The task of disposing of so many corpses was too great for the military authorities to contemplate, and so it was that armies of soldiers lay undisturbed except by the grasses and shrubs that grew through their bones until, after the war, Allied authorities would arrive to try to identify thousand upon thousand of clean skeletons, most still clad in the remnants of their uniforms. Without a uniform, it is impossible to tell the nationality of a soldier’s frame, and many an unidentifiable, incomplete and anonymous heap of fractured bones ended up in co-interment with those of former enemies, near monuments speciously engraved with the sentiment that “Their Name Liveth For Evermore.”
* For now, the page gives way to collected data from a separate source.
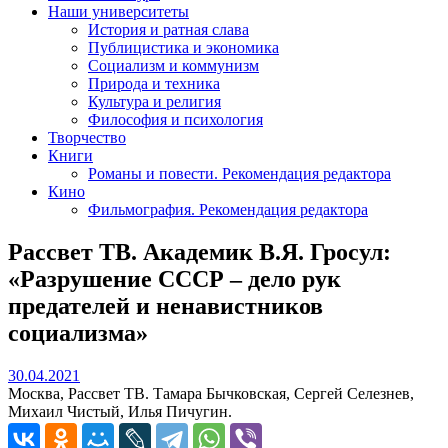
Наши университеты
История и ратная слава
Публицистика и экономика
Социализм и коммунизм
Природа и техника
Культура и религия
Философия и психология
Творчество
Книги
Романы и повести. Рекомендация редактора
Кино
Фильмография. Рекомендация редактора
Рассвет ТВ. Академик В.Я. Гросул:
«Разрушение СССР – дело рук
предателей и ненавистников
социализма»
30.04.2021
30.04.2021
Москва, Рассвет ТВ. Тамара Бычковская, Сергей Селезнев,
Михаил Чистый, Илья Пичугин.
In deference to such spectacular carnage it is perhaps perverse to dwell upon one person’s death, but we are creatures so constituted that the passing of one friend or one acquaintance has a profounder effect than that of 100,000 strangers. If there is any metaphorical truth in the Jewish proverb that he who saves one life saves the whole world, then there is equal metaphorical truth in the proposition that when one person dies, the whole world dies with them.

Abdulhamid Hodja began to fall ill at roughly the time when the Allies
were withdrawing from Gallipoli, but no one had seriously thought that he had only a few months in which to live.

On a day when new flowers were forcing themselves out of the land, Ayse Hanim, ragged and thin, made her way through streets that were eerily uncluttered, and came to the back door of Polyxeni’s house, where she put her shoes into the niche in the wall. They were nearly worn out, and more often than not these days Ayse went barefoot in order to conserve them. She opened the door, called softly, and slipped inside.